First Comes Love
Page 18
That second glass of wine probably helped, too.
When the enormous silver casserole dish was empty, the kids were set free to run on the manicured lawn and the women went inside to put the finishing touches on the ritual cake and presents.
Shay remained at the table with the men.
“Don’t you want to go play with your cousins?” asked her grandfather.
“Nah. Too babyish.”
The judge pushed back his director’s chair from the table, revealing a comfortable paunch, and crossed one leg. “Why don’t you run inside and see if your mother and your grandmother need any help.”
“They told me to stay out here so it’ll be a surprise,” she countered, thumbing her cell phone.
For a few awkward moments, the only sound was the shouting of the youngsters in the background.
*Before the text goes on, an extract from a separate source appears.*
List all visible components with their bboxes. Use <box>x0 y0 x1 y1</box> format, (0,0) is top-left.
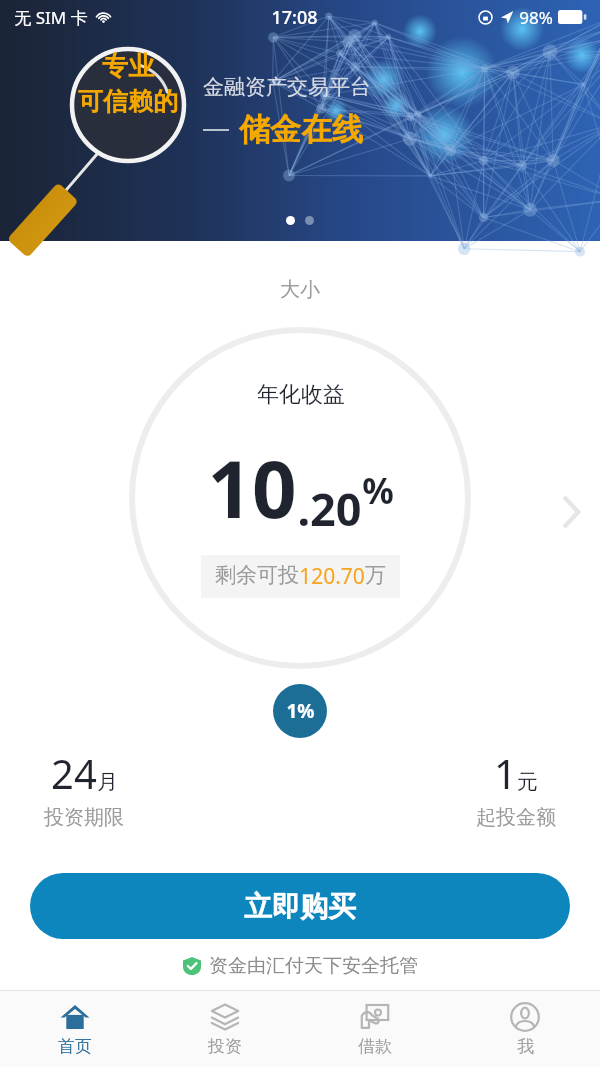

Alex fingered the fringe on his cloth napkin, left behind when Paige had swooped his plate away. The bond between him and Shay had grown even stronger since he’d started spending time at the farmhouse. When they’d arrived at the party, Shay made it clear to everyone within hearing that she wanted Coach Walker to sit next to her. Her wish had been granted, ostensibly because it was her birthday. Now, she peered up at him. “Do I have to?”
The air thickened while the O’Hearn men waited for Alex’s response.
He tossed his head toward the house. “Do as your grandfather said.”
She got up slowly, rolling her eyes. “Oh-kaaay.”
When she was gone, four pairs of eyes regarded him evenly.
“Why do I feel like I’m here to take Kerry to the prom, and any second one of you is going to set a thirty-aught-six across your knee and start cleaning it?”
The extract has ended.